Any of you regular readers will know how much I appreciate Butler and Moseley's work on chronic pain. This post is not meant to be some secret formula or treatment recipe that I have stumbled upon to "cure" fibromyalgia. As an entity, we don't really know what causes it, most medical testing is negative, and the patient is supposed to have several standardized tender points. It can present as mechanical, but often is not.

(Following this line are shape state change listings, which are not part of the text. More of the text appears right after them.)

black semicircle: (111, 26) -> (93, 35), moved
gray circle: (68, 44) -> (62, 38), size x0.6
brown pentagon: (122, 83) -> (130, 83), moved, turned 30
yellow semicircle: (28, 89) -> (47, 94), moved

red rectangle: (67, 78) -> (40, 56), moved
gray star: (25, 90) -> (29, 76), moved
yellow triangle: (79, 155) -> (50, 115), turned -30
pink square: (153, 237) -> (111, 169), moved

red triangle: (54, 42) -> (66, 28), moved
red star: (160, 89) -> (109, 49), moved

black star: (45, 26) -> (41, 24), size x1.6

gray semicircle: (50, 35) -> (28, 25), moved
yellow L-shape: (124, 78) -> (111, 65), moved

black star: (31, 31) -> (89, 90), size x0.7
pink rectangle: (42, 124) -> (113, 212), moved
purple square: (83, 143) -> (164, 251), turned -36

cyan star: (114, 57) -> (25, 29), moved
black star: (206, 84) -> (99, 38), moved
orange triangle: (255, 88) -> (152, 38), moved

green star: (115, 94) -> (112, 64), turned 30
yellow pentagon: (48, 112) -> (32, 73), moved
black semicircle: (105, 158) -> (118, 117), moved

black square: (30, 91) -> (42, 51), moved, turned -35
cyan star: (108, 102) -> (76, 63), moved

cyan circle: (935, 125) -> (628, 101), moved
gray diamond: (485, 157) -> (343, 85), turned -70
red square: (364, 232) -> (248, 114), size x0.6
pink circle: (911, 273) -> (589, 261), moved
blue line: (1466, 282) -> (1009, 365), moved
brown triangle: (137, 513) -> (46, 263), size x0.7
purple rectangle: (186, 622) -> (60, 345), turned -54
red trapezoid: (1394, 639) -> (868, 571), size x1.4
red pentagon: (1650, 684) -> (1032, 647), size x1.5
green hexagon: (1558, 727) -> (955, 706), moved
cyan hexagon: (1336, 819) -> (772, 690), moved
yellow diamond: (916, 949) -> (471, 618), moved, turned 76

I don't have the answer to those patients that everyone has difficulty with. What prompted me to write this is the incorrect diagnosis of fibromyalgia. Yesterday I did an initial evaluation on a patient referred to me with 3/10 cervical and facial pain. It was intermittent, and more on one side than the other. She had full cervical ROM, except OA forward bending, and some upper quarter fascial restrictions. Her posture of course was fair at best. She was not on soft food diet, and not wearing an orthotic like many of my TMD patients. After we finished with her brief history, I asked her my usual final question prior to starting the objective portion of the exam, "Is there anything else medically I should be aware of?" "Oh yes," she replied, "I have fibromyalgia." She said her a rheumatologist gave her the "diagnosis." This is in quotes because diagnosis is normally reserved for actual causes of symptoms, i.e. rotator cuff rupture, herniated disc with nerve compression. etc... Fibromyalgia, like irritable bowel syndrome, or chronic fatigue syndrome, are clusters of symptoms, many times with no cause. A study even showed that patients with chronic "something" went to several specialists, the rheumatologist diagnosed them with fibromyalgia, the GI doc, with irritable bowel syndrome, GP with chronic fatigue syndrome. That gets them nowhere near any kind of solution!
She had
1) no tender points (on the standard chart)

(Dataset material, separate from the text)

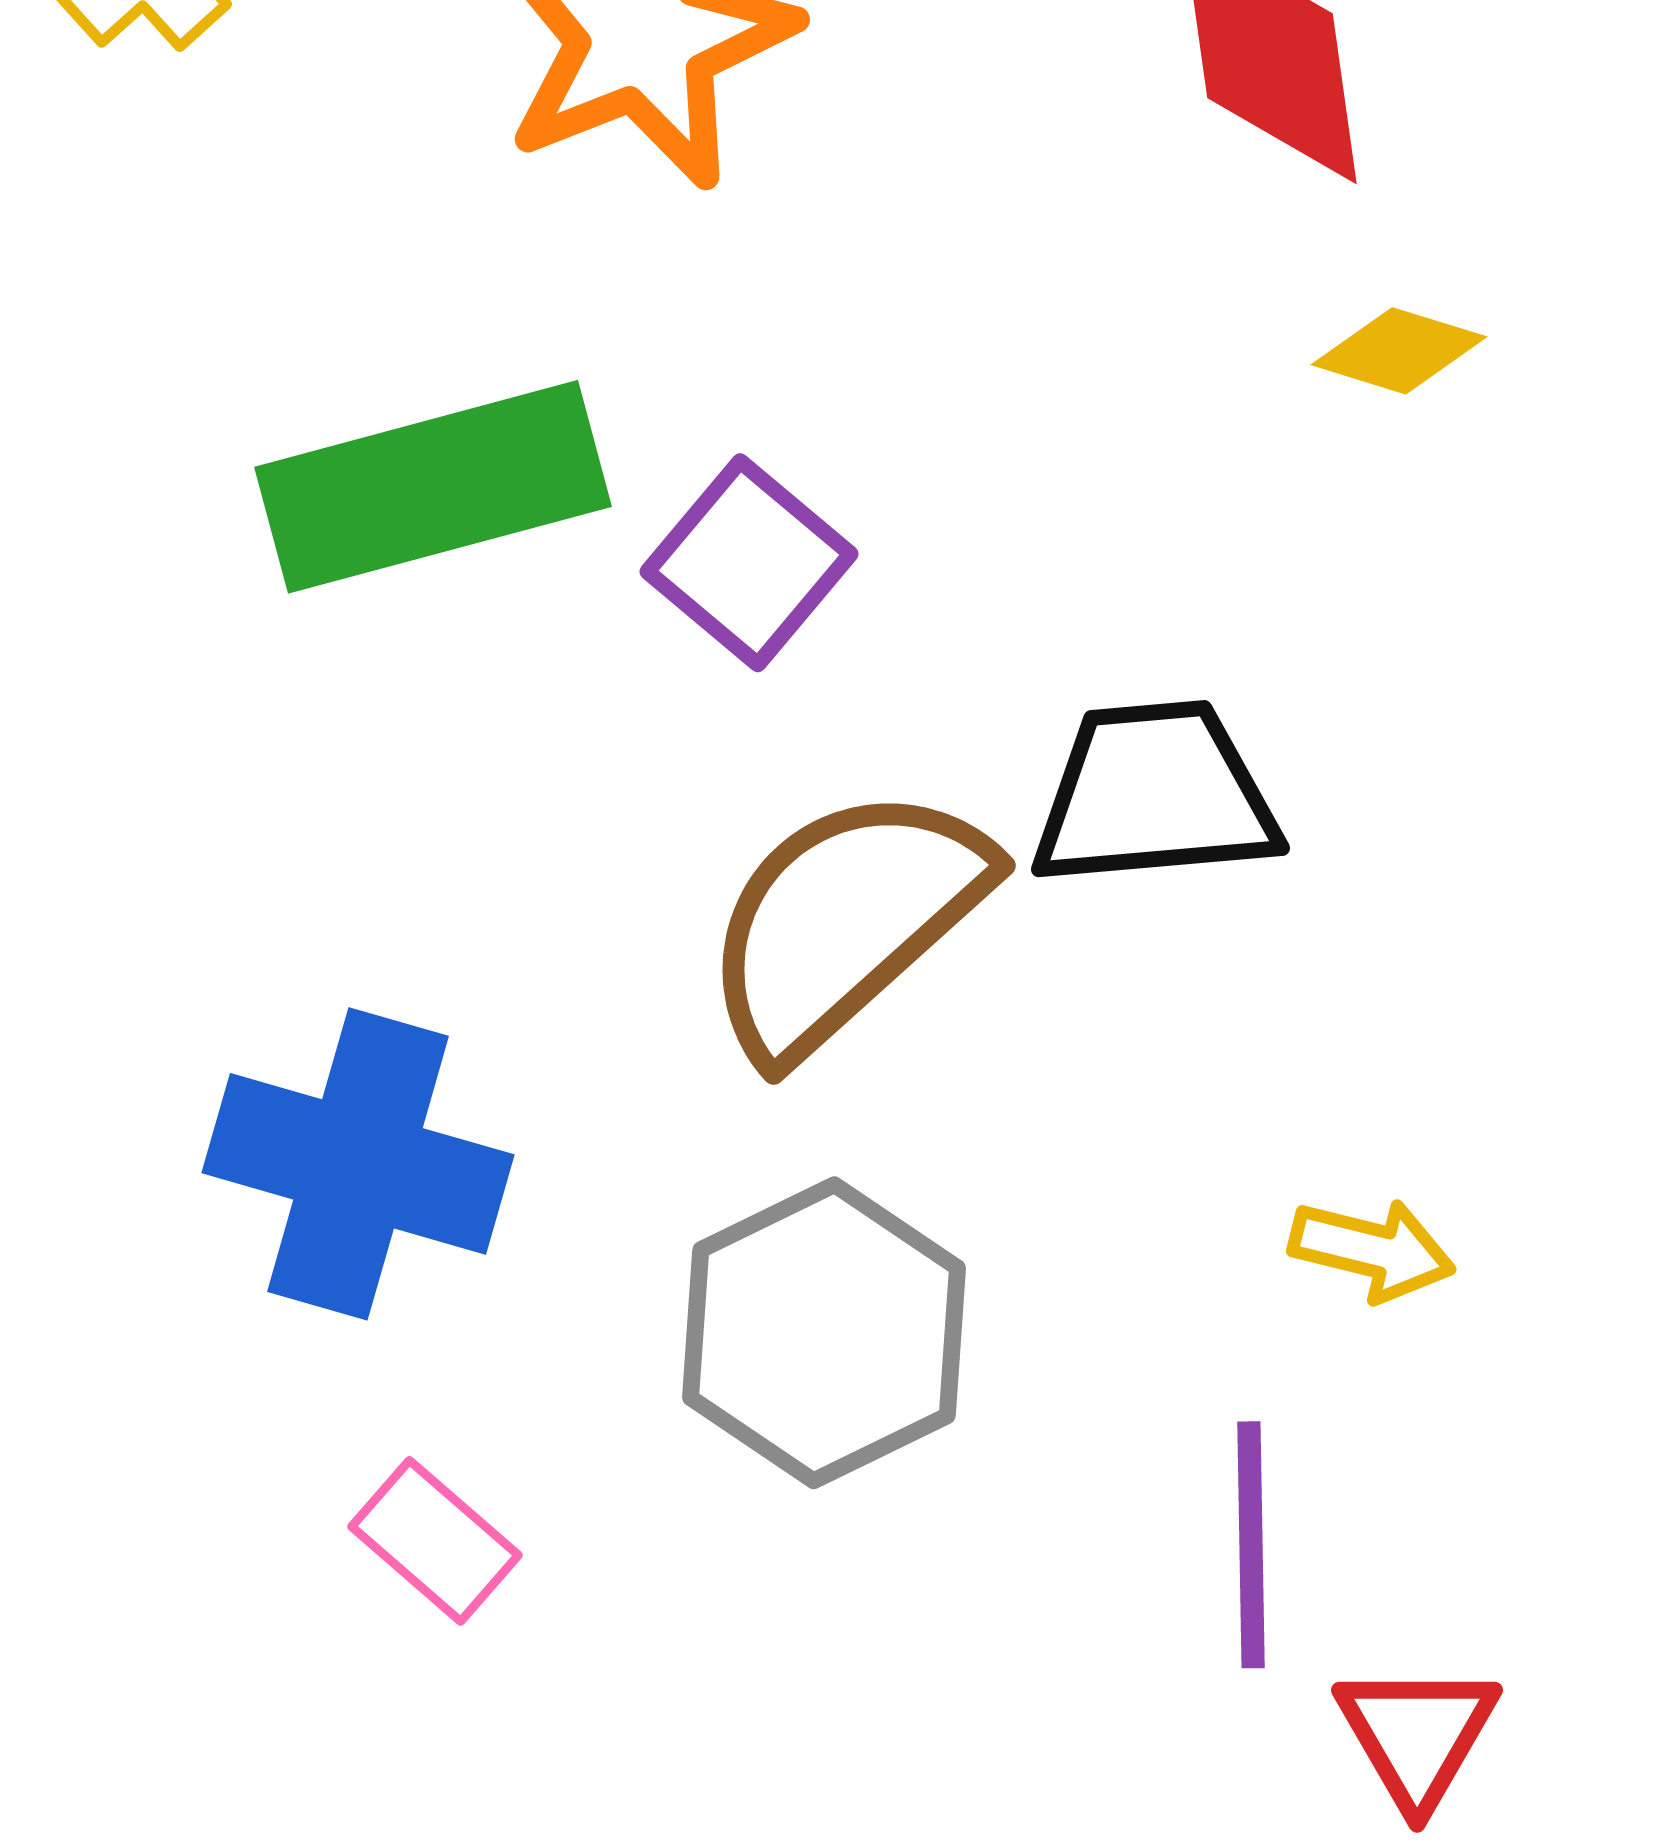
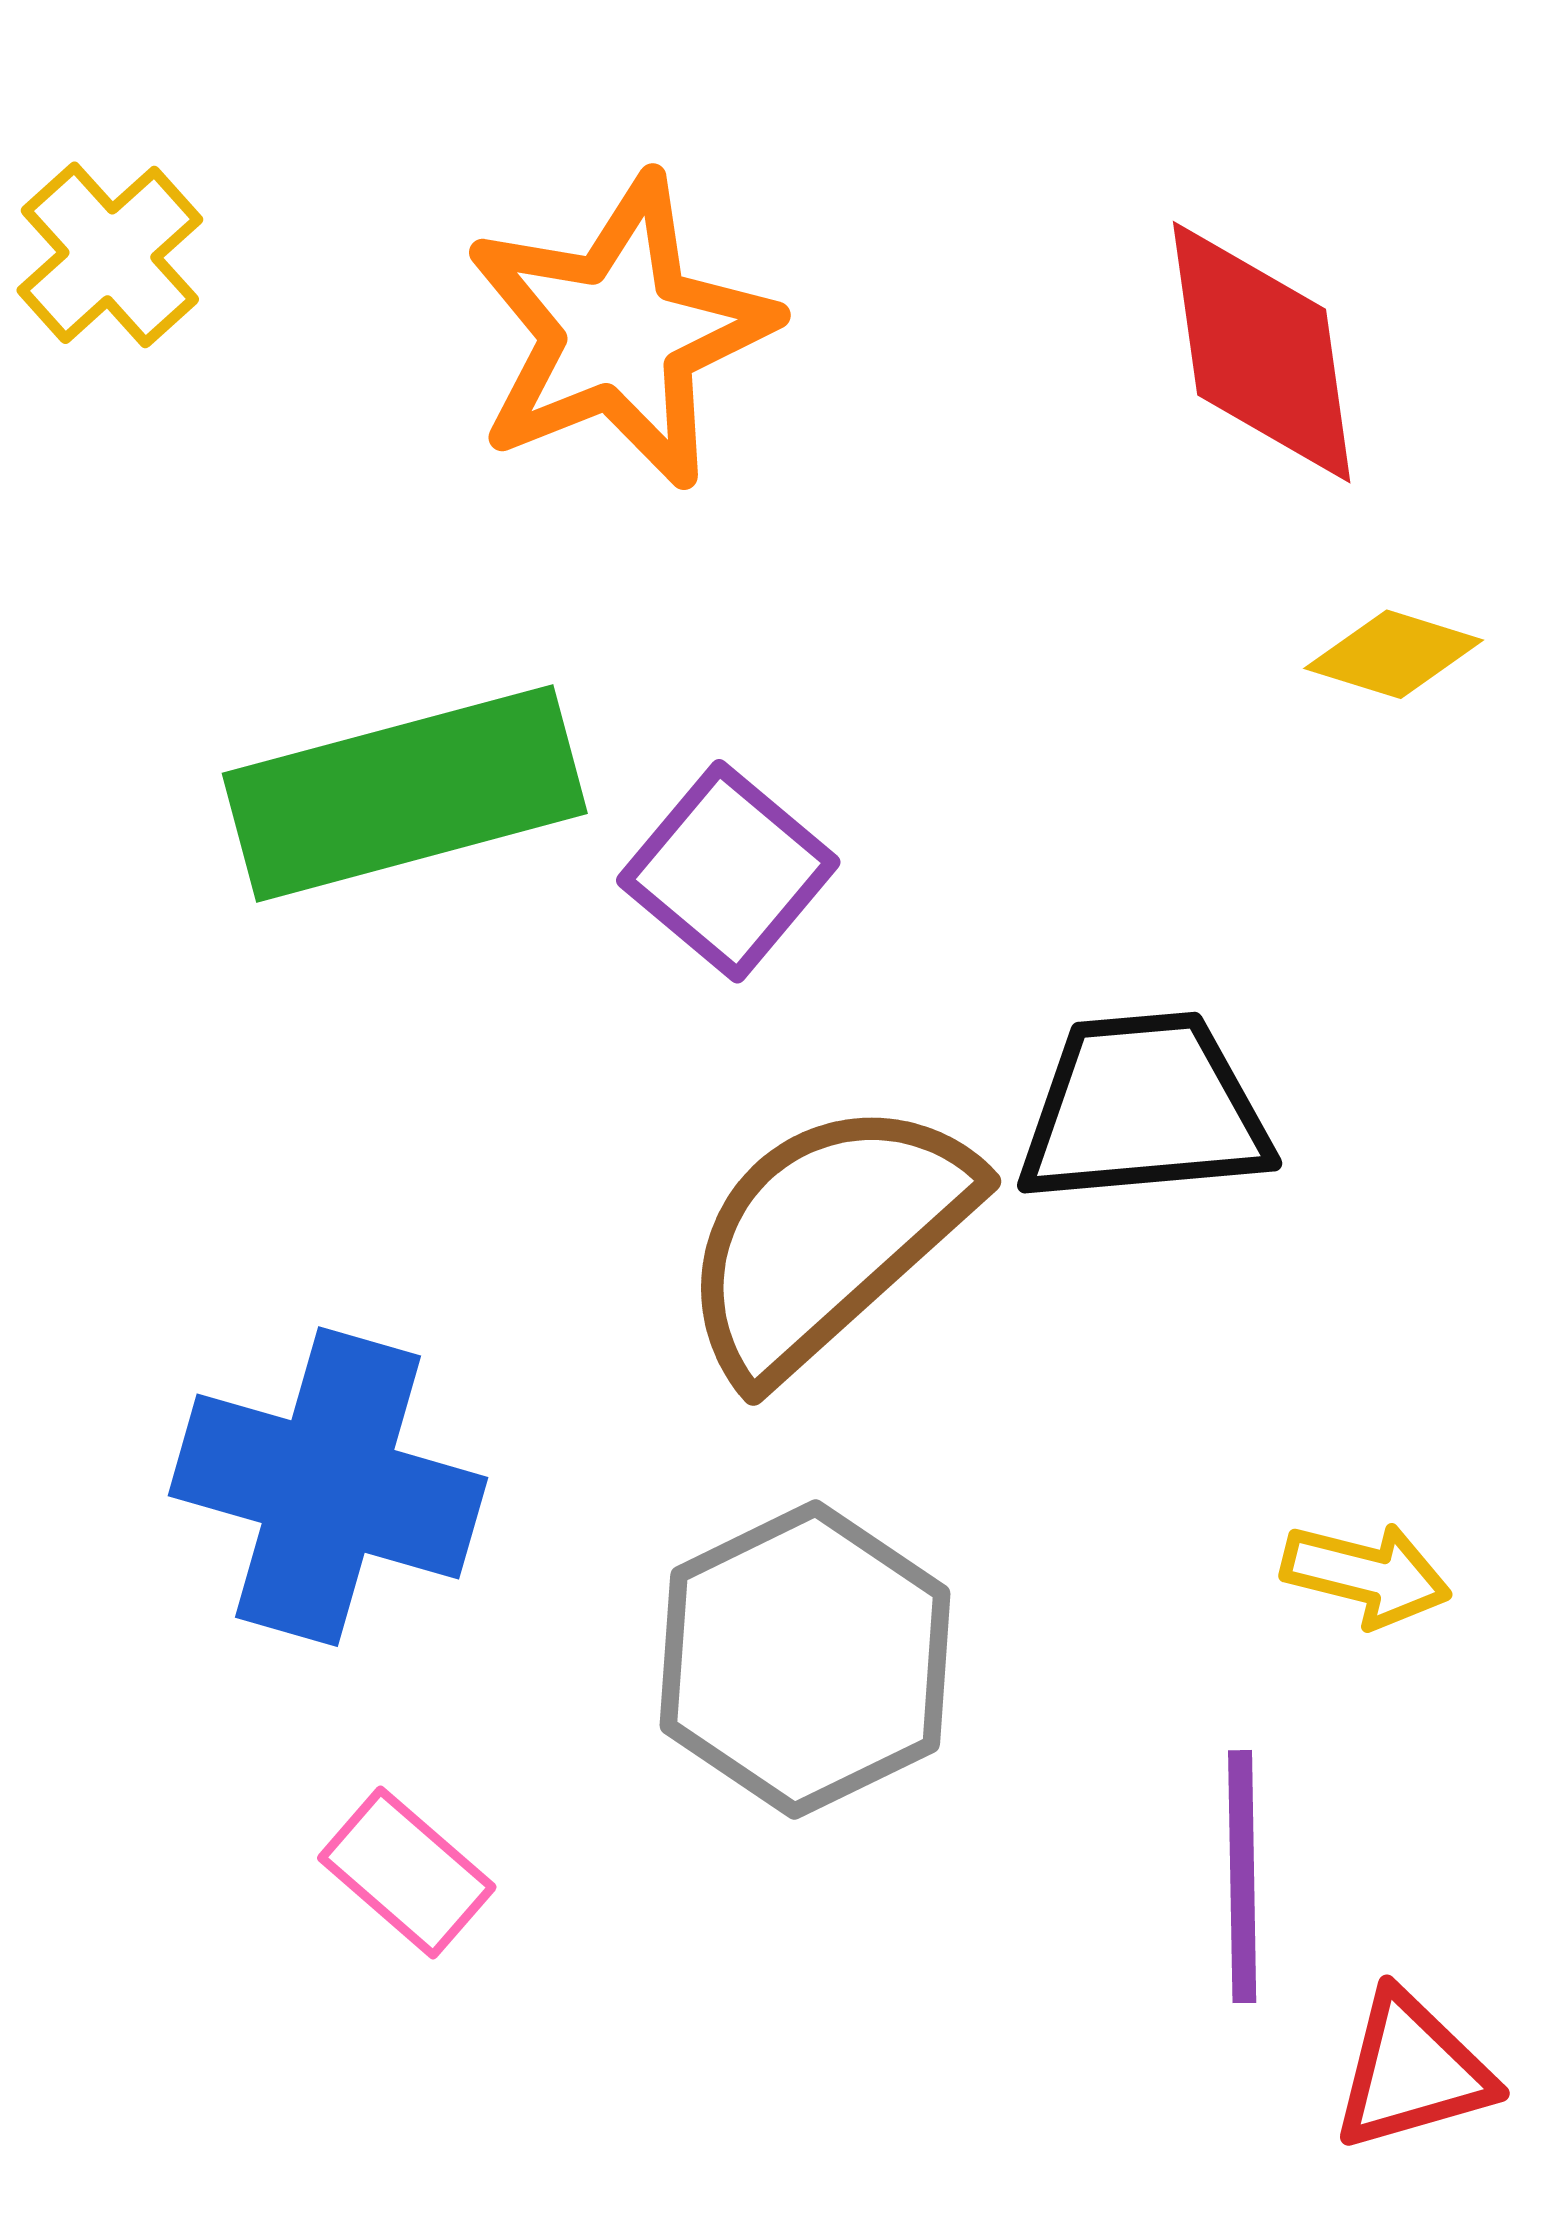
red triangle: (1417, 1735) -> (1412, 2071), turned 44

2) cervical MRI was positive for such and such (I didn't look at it, but she told me about it; I don't base my treatments on them)
3) local pain
4) mechanically produced pain, with a directional preference of cervical retraction to make it better
I simply stated, "I am absolving you of that diagnosis, you don't have it, and I think you would feel a lot better if you don't think about it ever again." A simple google search showed 30 million results in .20 seconds. Most of those websites will do nothing but increase CNS sensitivity. As we want to move on and get the patient better, the first thing we can do after some postural reeducation is reassurance. What better reassurance is there than "curing" the incurable diagnosis? There are other things I take into account, many of which are intuitive. Suffice to say, I don't do this for every patient who drops the "f" bomb during the subjective, but for those who have been misdiagnosed, I never hesitate, and neither should you.